今日の問い
あなたのプロダクトにある情報を、漏れなく説明できますか。
30秒でつかむ
サイトマップを先に描くと、作り手の記憶にあるページだけが残ります。最初に作るのは画面案ではなく、コンテンツの一覧です。
ページ、文章、画像、通知などを一行ずつ記録します。所在、利用者の用事、管理者、更新状況も添えると、残す、直す、なくすという判断に根拠が生まれます。
30秒図解 · LESSON 13
中心モデル
画面を作る前に、情報を可視化する
内容、所有者、鮮度、利用場面を同じ棚に並べます。
全体像
- 内容
- 形式
- 所有者
- 更新頻度
- 利用場面
CLUE · 見抜く手掛かり
重複と欠落が一覧で見えるか
TRAP · ありがちな罠
現在のページ構造を正解にする
原則
インベントリは存在の記録、監査は質の評価です。この二つを分けて考えると、作業が止まりません。まず何があるかを集め、その後で役立つかを判断します。
対象はURLを持つページだけではありません。確認メール、空の一覧に出る文、PDF、ヘルプ、画像の代替テキストも、利用者が受け取る情報です。一覧から漏れれば、後の設計でも見落とされます。

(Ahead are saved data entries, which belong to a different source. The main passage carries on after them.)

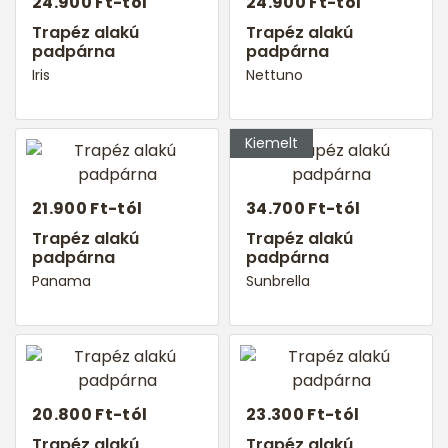
24.900 Ft-tól
24.900 Ft-tól
Trapéz alakú
Trapéz alakú
padpárna
padpárna
Iris
Nettuno
21.900 Ft-tól
34.700 Ft-tól
Trapéz alakú
Trapéz alakú
padpárna
padpárna
Panama
Sunbrella
20.800 Ft-tól
23.300 Ft-tól
Trapéz alakú
Trapéz alakú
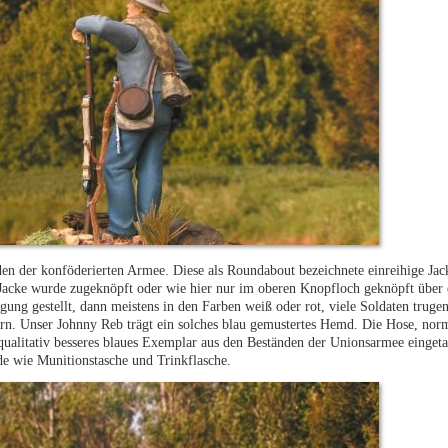
nden der konföderierten Armee. Diese als Roundabout bezeichnete einreihige Ja
e Jacke wurde zugeknöpft oder wie hier nur im oberen Knopfloch geknöpft übe
ng gestellt, dann meistens in den Farben weiß oder rot, viele Soldaten trug
rn. Unser Johnny Reb trägt ein solches blau gemustertes Hemd. Die Hose, norm
ualitativ besseres blaues Exemplar aus den Beständen der Unionsarmee eingetau
de wie Munitionstasche und Trinkflasche.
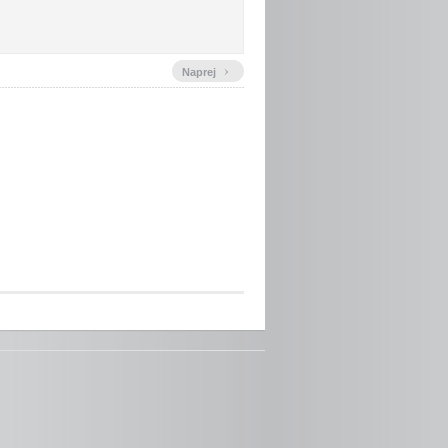
›
Naprej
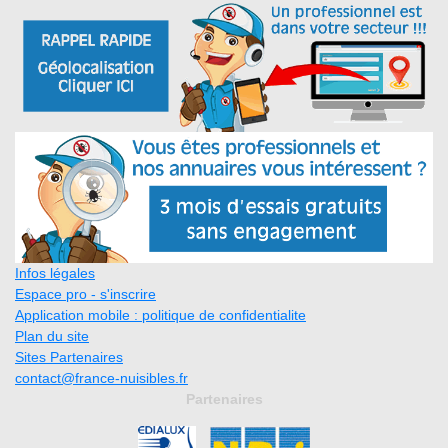
Infos légales
Espace pro - s'inscrire
Application mobile : politique de confidentialite
Plan du site
Sites Partenaires
contact@france-nuisibles.fr
Partenaires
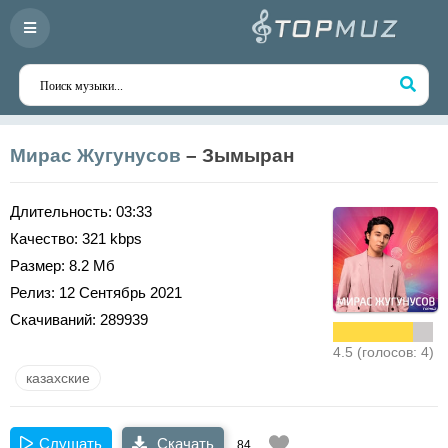
Мирас Жугунусов
– Зымыран
Длительность:
03:33
Качество:
321 kbps
Размер:
8.2 Мб
Релиз:
12 Сентябрь 2021
Скачиваний:
289939
4.5 (голосов: 4)
казахские
Слушать
Скачать
84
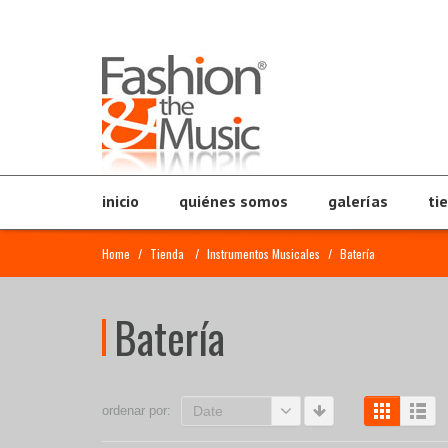
inicio
quiénes somos
galerías
ti
Home
/
Tienda
/
Instrumentos Musicales
/
Batería
Batería
ordenar por:
Date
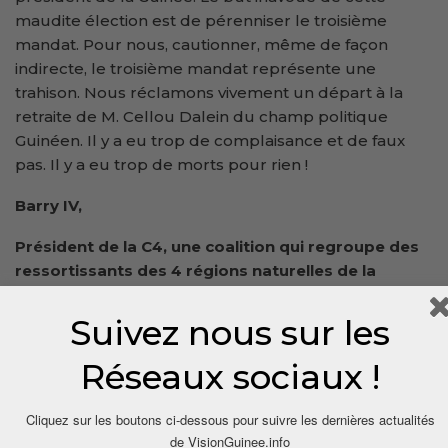
maudite élection est de pérenniser le troisième
mandat. Pour nous, cautionner, même de façon
indirecte, le troisième mandat représente une
trahison. Nous réclamons vivement un départ à la
retraite de M. Cellou Dalein du champ politique
Guinéen. Il y a eu trop de complaisance et de faux
pas. Il y a eu trop de morts pour rien !
Barry IV,
Président de la C4, une coalition qui regroupe des
ressortissants des 4 régions naturelles de la
Guinée
Suivez nous sur les
Réseaux sociaux !
Cliquez sur les boutons ci-dessous pour suivre les dernières actualités
de VisionGuinee.info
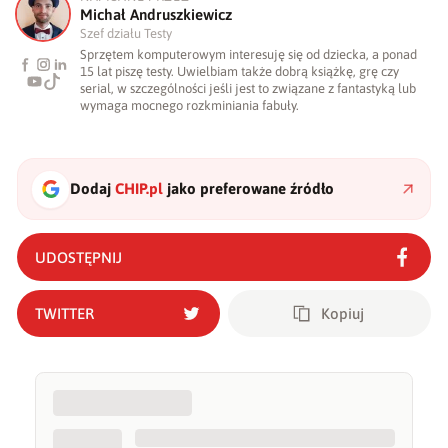
M
Michał Andruszkiewicz
Szef działu Testy
Sprzętem komputerowym interesuję się od dziecka, a ponad
15 lat piszę testy. Uwielbiam także dobrą książkę, grę czy
serial, w szczególności jeśli jest to związane z fantastyką lub
wymaga mocnego rozkminiania fabuły.
Dodaj
CHIP.pl
jako preferowane źródło
UDOSTĘPNIJ
TWITTER
Kopiuj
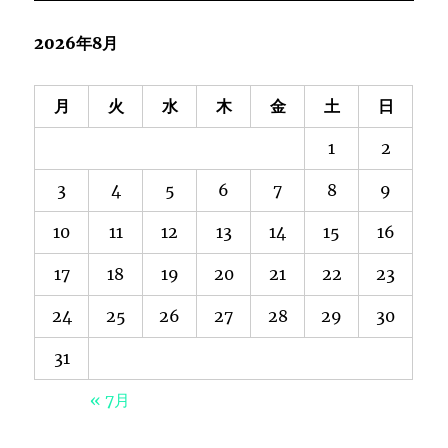
2026年8月
月
火
水
木
金
土
日
1
2
3
4
5
6
7
8
9
10
11
12
13
14
15
16
17
18
19
20
21
22
23
24
25
26
27
28
29
30
31
« 7月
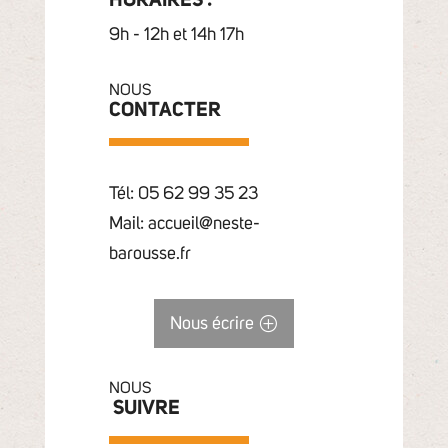
HORAIRES :
9h - 12h et 14h 17h
NOUS
CONTACTER
Tél: 05 62 99 35 23
Mail: accueil@neste-
barousse.fr
Nous écrire
NOUS
SUIVRE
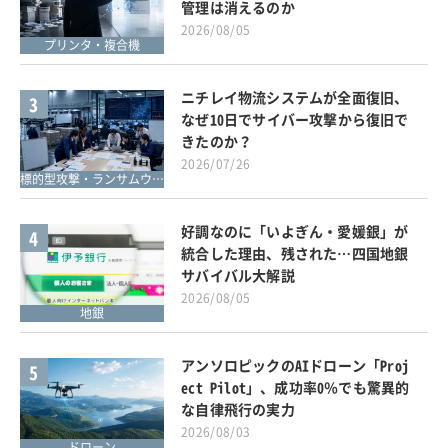
管理は消えるのか
2026/08/05
プリンタ・複合機
ニチレイ物流システムが全面復旧、
3
なぜ10日でサイバー攻撃から復旧で
きたのか？
2026/07/26
標的型攻撃・ランサムウェア対策
好調なのに「いよぎん・愛媛銀」が
4
統合した理由、残された…四国地銀
サバイバル大解説
2026/08/05
地銀
アンソロピックのAIドローン「Proj
5
ect Pilot」、成功率0％でも驚異的
な自律飛行の実力
2026/08/03
ドローン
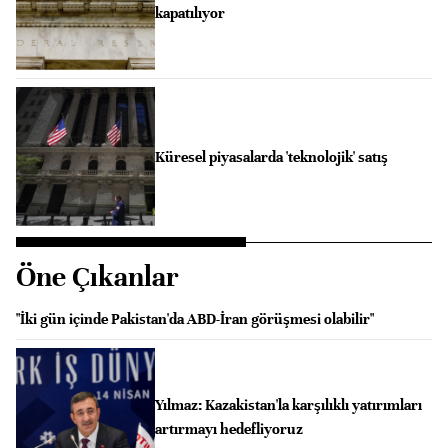
kapatılıyor
Küresel piyasalarda 'teknolojik' satış
Öne Çıkanlar
"İki gün içinde Pakistan'da ABD-İran görüşmesi olabilir"
Yılmaz: Kazakistan'la karşılıklı yatırımları
artırmayı hedefliyoruz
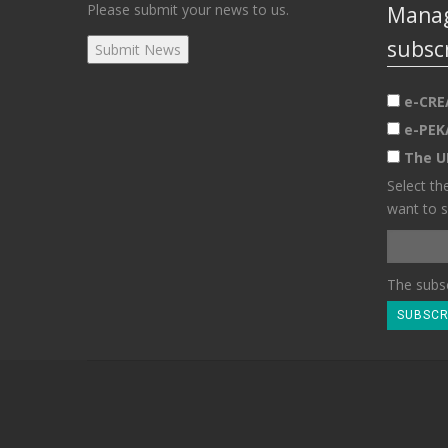
Please submit your news to us.
Manag
subsc
e-CRE
e-PEK
The U
Select th
want to s
The subsc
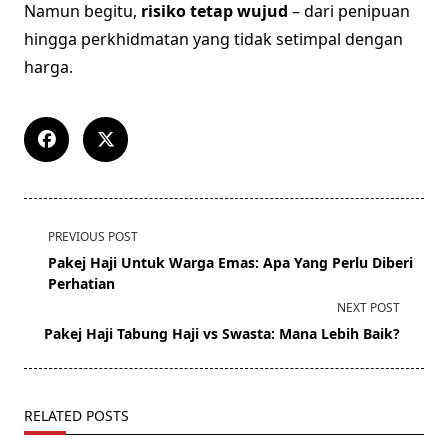
Namun begitu,
risiko tetap wujud
– dari penipuan
hingga perkhidmatan yang tidak setimpal dengan
harga.
<span
PREVIOUS POST
class="nav-
Pakej Haji Untuk Warga Emas: Apa Yang Perlu Diberi
subtitle
Perhatian
screen-
NEXT POST
reader-
Pakej Haji Tabung Haji vs Swasta: Mana Lebih Baik?
text">Page</span>
RELATED POSTS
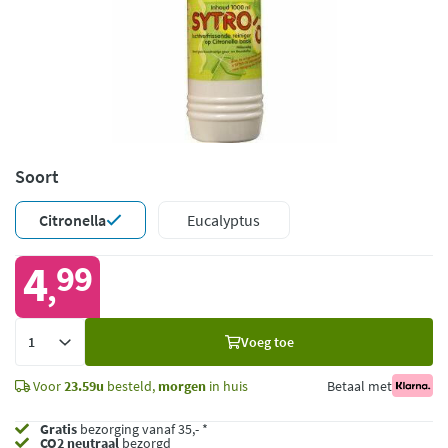
Soort
Citronella
Eucalyptus
4
99
,
Voeg
Voeg toe
toe
Voor
23.59u
besteld,
morgen
in huis
Betaal met
Gratis
bezorging vanaf 35,- *
CO2 neutraal
bezorgd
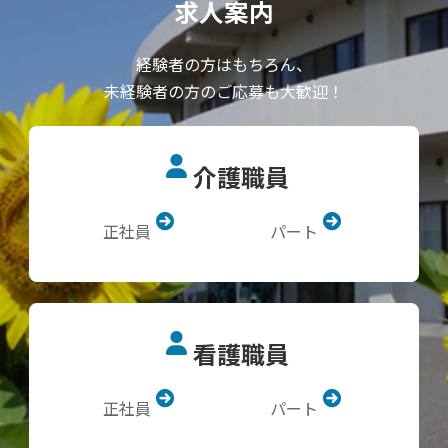
求人案内
経験者の方はもちろん、
未経験者の方のご応募も大歓迎！
介護職員
正社員
パート
看護職員
正社員
パート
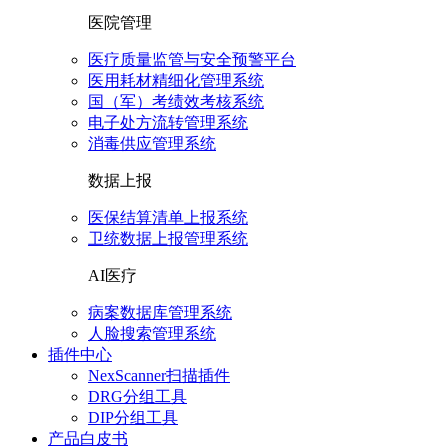
医院管理
医疗质量监管与安全预警平台
医用耗材精细化管理系统
国（军）考绩效考核系统
电子处方流转管理系统
消毒供应管理系统
数据上报
医保结算清单上报系统
卫统数据上报管理系统
AI医疗
病案数据库管理系统
人脸搜索管理系统
插件中心
NexScanner扫描插件
DRG分组工具
DIP分组工具
产品白皮书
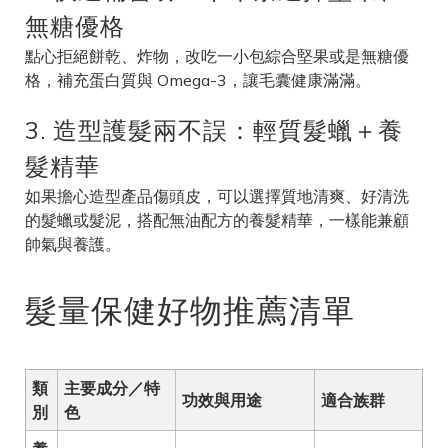
無糖優格
點心拒絕餅乾、炸物，改吃一小包綜合堅果或是無糖優
格，補充蛋白質與 Omega-3，讓毛囊健康滿滿。
3. 造型護髮兩不誤：輕質髮蠟＋養
髮精華
如果擔心造型產品傷頭皮，可以選擇質地清爽、好清洗
的髮蠟或髮泥，搭配無油配方的養髮精華，一樣能兼顧
帥氣與養護。
髮量保健好物推薦清單
類
主要成分／特
功效與用途
適合族群
別
色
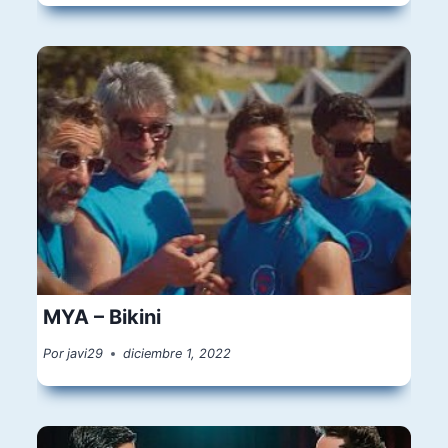
MYA – Bikini
Por
javi29
diciembre 1, 2022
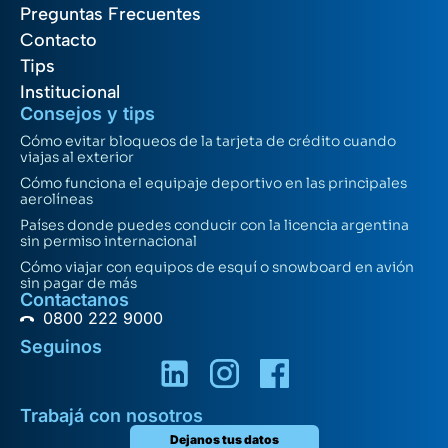
Preguntas Frecuentes
Contacto
Tips
Institucional
Consejos y tips
Cómo evitar bloqueos de la tarjeta de crédito cuando
viajas al exterior
Cómo funciona el equipaje deportivo en las principales
aerolíneas
Países donde puedes conducir con la licencia argentina
sin permiso internacional
Cómo viajar con equipos de esquí o snowboard en avión
sin pagar de más
Contactanos
0800 222 9000
Seguinos
Trabajá con nosotros
Dejanos tus datos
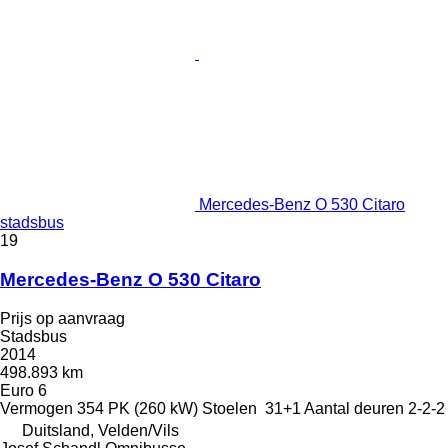
Mercedes-Benz O 530 Citaro
stadsbus
19
Mercedes-Benz O 530 Citaro
Prijs op aanvraag
Stadsbus
2014
498.893 km
Euro 6
Vermogen
354 PK (260 kW)
Stoelen
31+1
Aantal deuren
2-2-2
Duitsland, Velden/Vils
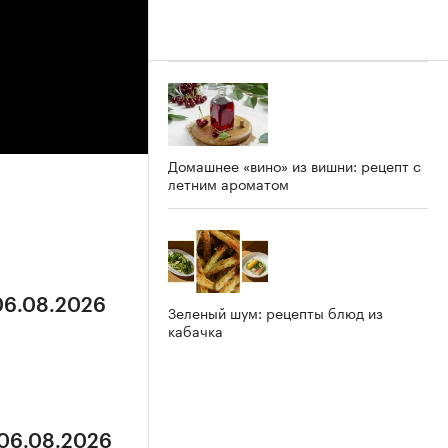
Домашнее «вино» из вишни: рецепт с
летним ароматом
 06.08.2026
Зеленый шум: рецепты блюд из
кабачка
 06.08.2026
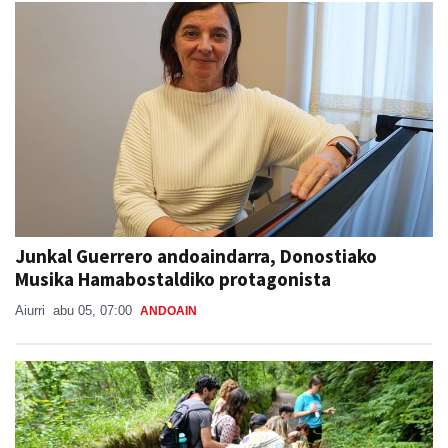
Junkal Guerrero andoaindarra, Donostiako
Musika Hamabostaldiko protagonista
Aiurri
abu 05, 07:00
ANDOAIN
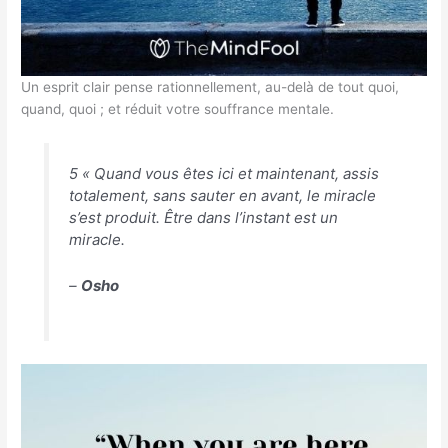
Un esprit clair pense rationnellement, au-delà de tout quoi,
quand, quoi ; et réduit votre souffrance mentale.
5 « Quand vous êtes ici et maintenant, assis
totalement, sans sauter en avant, le miracle
s’est produit. Être dans l’instant est un
miracle.
–
Osho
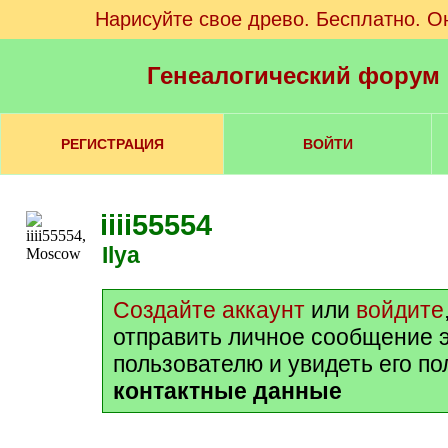
Нарисуйте свое древо. Бесплатно. О
Генеалогический форум
РЕГИСТРАЦИЯ
ВОЙТИ
iiii55554
Ilya
Создайте аккаунт
или
войдите
отправить личное сообщение 
пользователю и увидеть его п
контактные данные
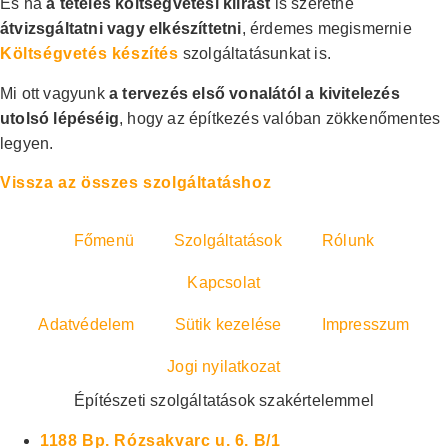
És ha
a tételes költségvetési kiírást
is szeretné
átvizsgáltatni vagy elkészíttetni
, érdemes megismernie
Költségvetés készítés
szolgáltatásunkat is.
Mi ott vagyunk
a tervezés első vonalától a kivitelezés
utolsó lépéséig
, hogy az építkezés valóban zökkenőmentes
legyen.
Vissza az összes szolgáltatáshoz
Főmenü
Szolgáltatások
Rólunk
Kapcsolat
Adatvédelem
Sütik kezelése
Impresszum
Jogi nyilatkozat
Építészeti szolgáltatások szakértelemmel
1188 Bp. Rózsakvarc u. 6. B/1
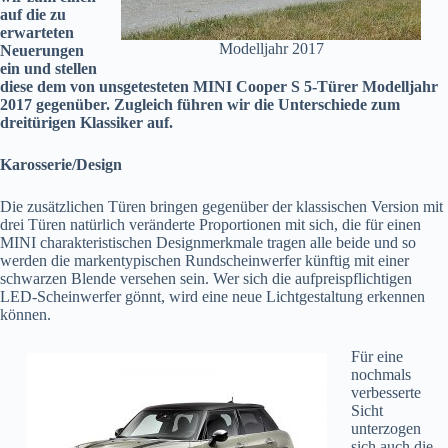
auf die zu
erwarteten
Modelljahr 2017
Neuerungen
ein und stellen
diese dem von unsgetesteten MINI Cooper S 5-Türer Modelljahr
2017 gegenüber. Zugleich führen wir die Unterschiede zum
dreitürigen Klassiker auf.
Karosserie/Design
Die zusätzlichen Türen bringen gegenüber der klassischen Version mit
drei Türen natürlich veränderte Proportionen mit sich, die für einen
MINI charakteristischen Designmerkmale tragen alle beide und so
werden die markentypischen Rundscheinwerfer künftig mit einer
schwarzen Blende versehen sein. Wer sich die aufpreispflichtigen
LED-Scheinwerfer gönnt, wird eine neue Lichtgestaltung erkennen
können.
Für eine
nochmals
verbesserte
Sicht
unterzogen
sich auch die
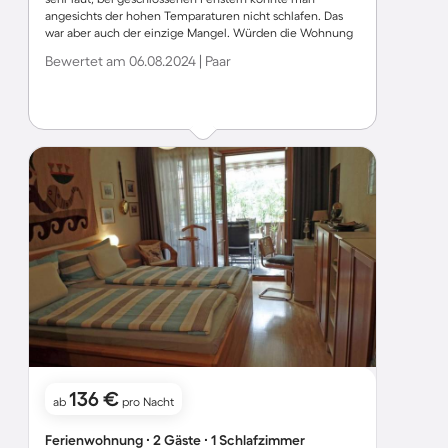
angesichts der hohen Temparaturen nicht schlafen. Das
war aber auch der einzige Mangel. Würden die Wohnung
sichre wieder mieten, am besten im Winter (da kann man
Bewertet am 06.08.2024 | Paar
beigeschlossenen Fenstern schlafen)
136 €
ab
pro Nacht
Ferienwohnung ∙ 2 Gäste ∙ 1 Schlafzimmer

最初の列は id、title、type、location、user_task、owner、status、notes で十分です。idは後のサイトマップやフローから同じ項目を指すための短い識別子にします。statusは keep、update、remove、unknown のいずれかにそろえます。
すべてを一度に調べる必要はありません。主要タスクに関係する範囲を先に棚卸しすると、15分でも判断材料ができます。不明な欄は推測で埋めず、unknownと書きます。不明点が見えること自体が成果です。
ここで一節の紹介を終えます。